This paper concerns the short-term crest-height statistics arising in deep water sea states characterised by realistic (JONSWAP) frequency spectra. The relevant data has been generated using direct numerical simulations based upon the Zakharov equation. This provides a Hamiltonian formulation of the surface water wave evolution for which it is possible to isolate the contributions arising at increasing orders of nonlinearity. Specifically, it allows the quantitative comparison between the two-wave bound interactions and the three-wave resonant interactions; the latter being important because they are not commonly adopted in design practice. Both long-crested and short-crested seas have been considered and the role of directional spreading specifically addressed. Further comparisons with fully nonlinear boundary element (BEM) calculations and available laboratory observations provide important validation and allow the following conclusions to be drawn:
In the steepest sea states, the third-order resonant interactions can be responsible for local and rapid spectral change and are crucial in defining the relevant crest height statistics.
The wave nonlinearities arising above third-order have little effect.
The limiting effects of wave breaking are important, particularly in the tail of the distribution.
The bandwidth of the energy spectrum affects the probability of occurrence of extreme waves.
The paper addresses each of these points and emphasises their practical significance for engineering design.
Crest-height statistics are of practical importance to offshore engineers as they constitute a vital input to design calculations of offshore structures. For example, they are used to determine extreme crest heights and thus the deck elevation of fixed structures. Since wave loading on slender structures is proportional to the crest elevation squared, small errors in crest-height are magnified in load calculations. As such, the structural reliability of offshore structures depends on the correct definition of crest-height statistics and their associated errors.

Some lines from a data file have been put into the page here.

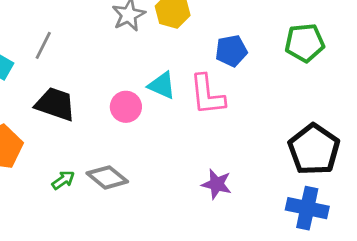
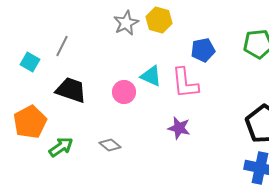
gray diamond: (107, 177) -> (110, 145), size x0.7
green arrow: (63, 180) -> (61, 147), moved, size x1.4
purple star: (217, 184) -> (179, 128), moved

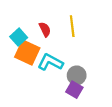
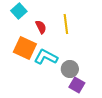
cyan square: (19, 37) -> (19, 11), moved
purple square: (74, 90) -> (77, 85), moved

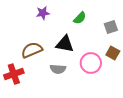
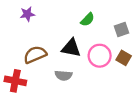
purple star: (43, 13) -> (27, 14), moved
pink circle: (91, 63) -> (100, 56), moved
red cross: (14, 74) -> (15, 81), turned 30

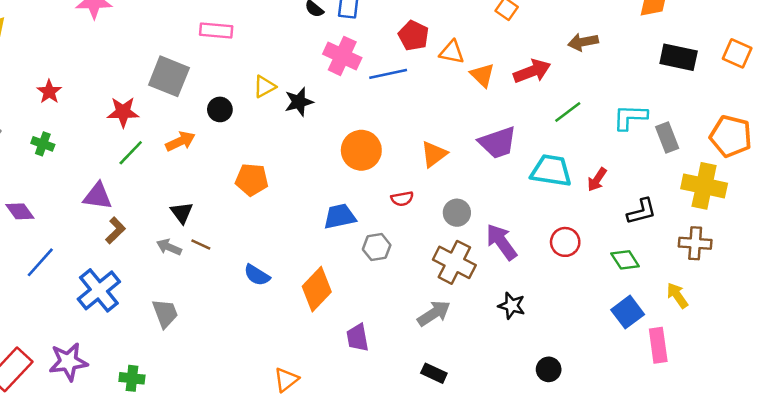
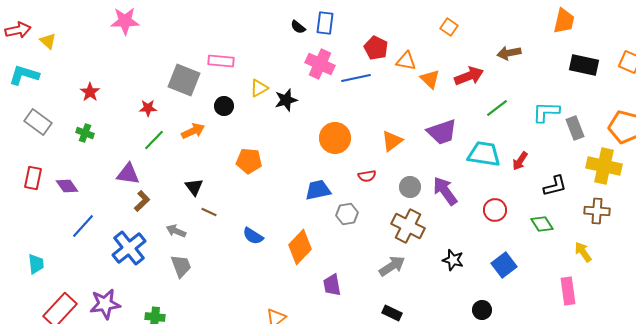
pink rectangle: (216, 30) -> (221, 61), moved
red star: (123, 112) -> (148, 108), size x0.7
purple arrow: (501, 242) -> (445, 191), moved
gray arrow: (169, 247) -> (176, 231), moved
blue square: (628, 312) -> (504, 265), moved

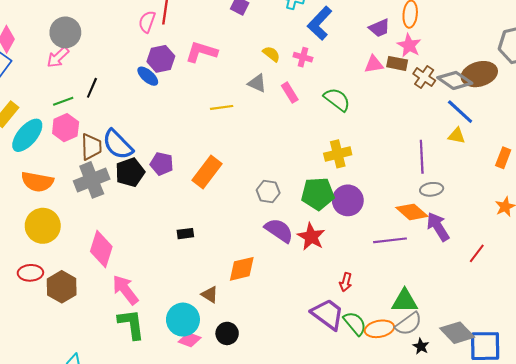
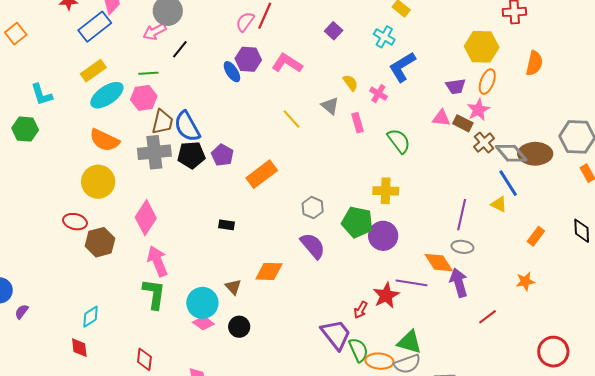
black line: (92, 88) -> (180, 49), moved
yellow line: (222, 107) -> (291, 119), turned 40
red star: (311, 237) -> (386, 295), moved

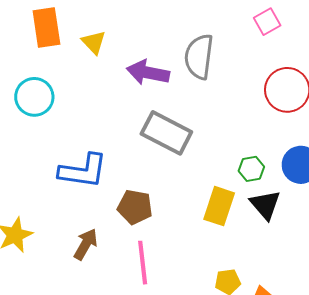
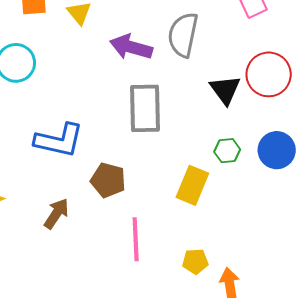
gray rectangle: (166, 133) -> (145, 108), turned 57
black triangle: (265, 205) -> (225, 90), moved
pink line: (143, 263) -> (136, 239), moved

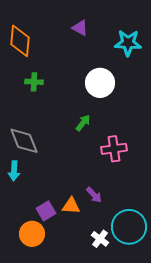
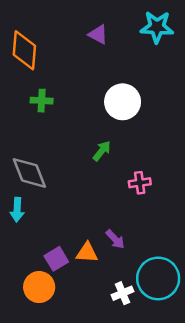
cyan star: (128, 43) -> (157, 27), moved
pink cross: (114, 149) -> (140, 183), size x0.7
white cross: (100, 239) -> (123, 293), turned 30

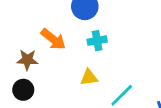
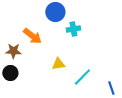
cyan cross: (97, 41) -> (73, 29), moved

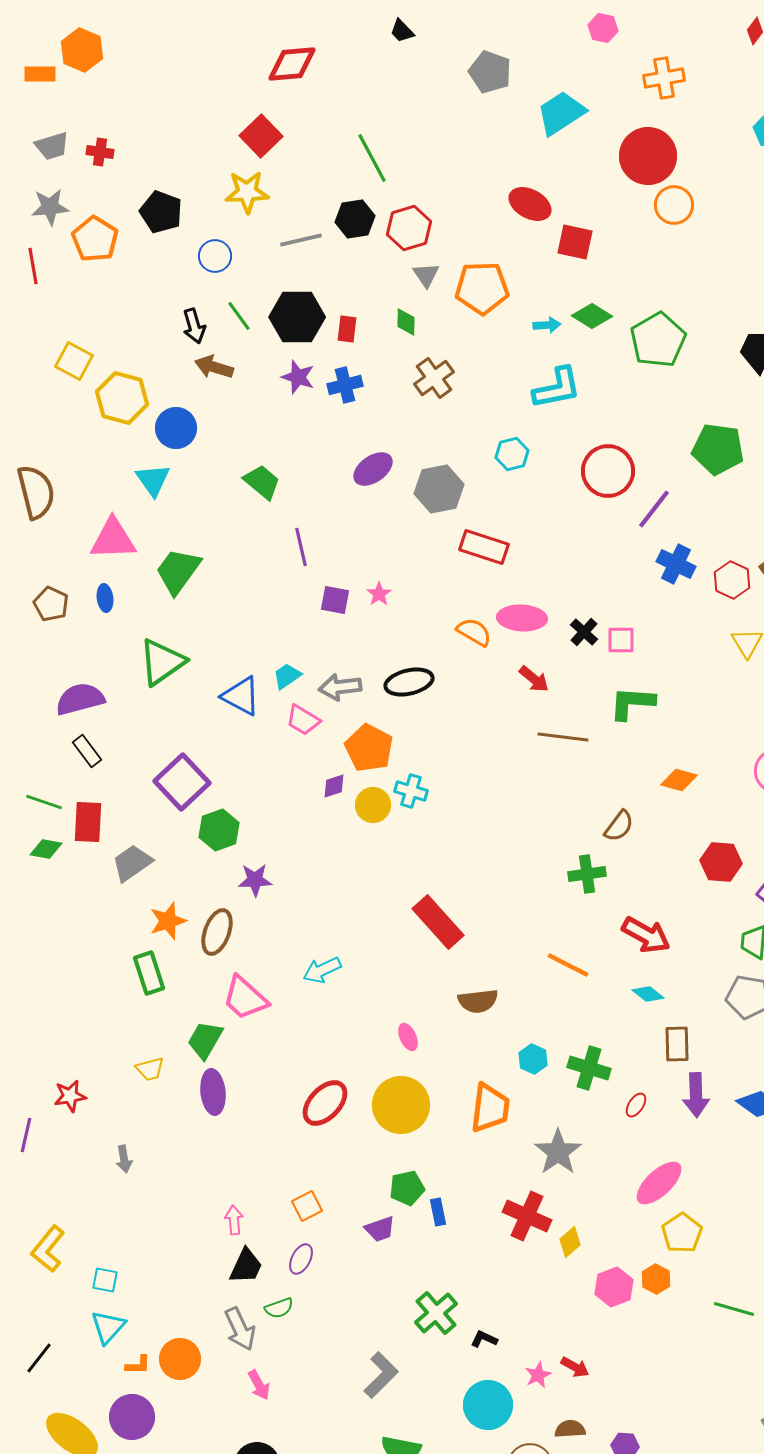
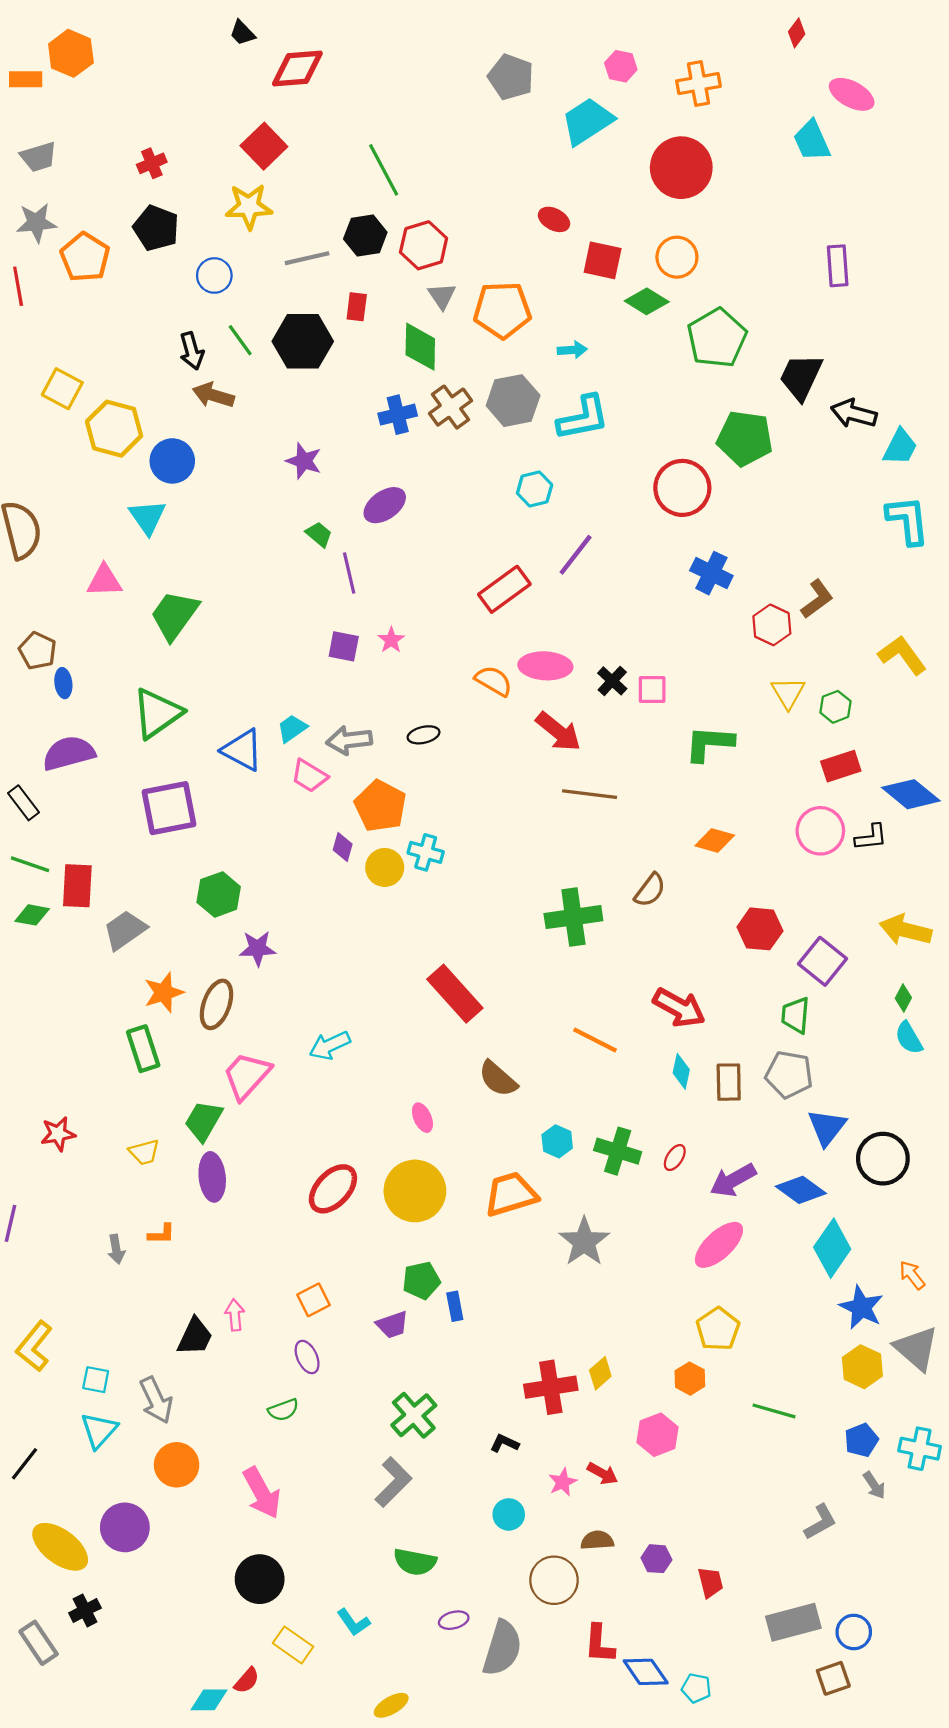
pink hexagon: (603, 28) -> (621, 66), moved
black trapezoid: (402, 31) -> (242, 33), moved
red cross: (100, 152) -> (152, 163), moved, turned -32
red ellipse: (530, 204) -> (554, 219), size x0.7
orange circle: (674, 205) -> (677, 257), moved
green diamond: (592, 316) -> (647, 301), moved
green diamond: (406, 322) -> (420, 347), size x1.6
red rectangle: (347, 329) -> (357, 307), moved
green pentagon: (658, 340) -> (717, 338), moved
purple star: (298, 377) -> (304, 461), moved
blue cross: (345, 385) -> (398, 415), moved
green pentagon: (718, 449) -> (745, 438), moved
red circle: (608, 471) -> (682, 488), moved
green trapezoid: (262, 482) -> (319, 534), moved, size x0.7
gray hexagon: (439, 489) -> (513, 401), moved
purple line: (654, 509) -> (576, 555), moved
pink triangle: (113, 539) -> (104, 581), size x0.7
purple line: (301, 547) -> (349, 573), moved
red rectangle: (484, 547) -> (504, 589), turned -54
blue cross: (676, 564) -> (711, 573), moved
blue ellipse: (105, 598) -> (63, 683), moved
red arrow: (534, 679) -> (558, 732), size x1.4
black ellipse: (409, 682) -> (424, 735), size x0.6
green L-shape: (632, 703) -> (709, 743), moved
black rectangle: (87, 751) -> (23, 803), moved
purple square: (182, 782) -> (169, 808), moved, turned 32
purple diamond: (334, 786) -> (343, 847), turned -56
green cross: (587, 874) -> (573, 917), moved, size x1.4
cyan diamond: (648, 994) -> (681, 1071), turned 64
pink trapezoid: (245, 998) -> (247, 1076), turned 90
brown semicircle: (478, 1001) -> (498, 1079), turned 48
brown rectangle: (677, 1044) -> (729, 1082), moved
purple arrow: (696, 1095) -> (733, 1180), turned 63
red star: (70, 1096) -> (58, 1134), moved
red ellipse: (636, 1105) -> (675, 1158), moved
orange trapezoid: (490, 1108) -> (511, 1194), turned -114
pink ellipse: (659, 1183) -> (719, 1245), moved
red cross: (527, 1216) -> (551, 1387), moved, turned -33
yellow diamond: (570, 1242) -> (600, 1373), moved
purple ellipse: (301, 1259) -> (307, 1357), turned -52
black trapezoid: (246, 1266) -> (195, 1337), moved
pink hexagon: (614, 1287) -> (658, 1435), moved
green cross: (436, 1313) -> (414, 1415), moved
gray arrow: (240, 1329) -> (156, 1400), moved
orange L-shape: (138, 1365) -> (162, 1234), moved
pink arrow: (259, 1385) -> (262, 1493), size x1.6
cyan circle: (488, 1405) -> (509, 1514), size x0.6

Presently, the most commonly used crest-height probability distributions fall short of providing a full description of the observed data. Probability distributions from a linear description of the sea surface are nonconservative, whereas probability distributions at second-order in steepness offer a significant improvement. Matching analytical theories to experimental measurements of extreme waves will help explain the origin of departures from second-order distributions.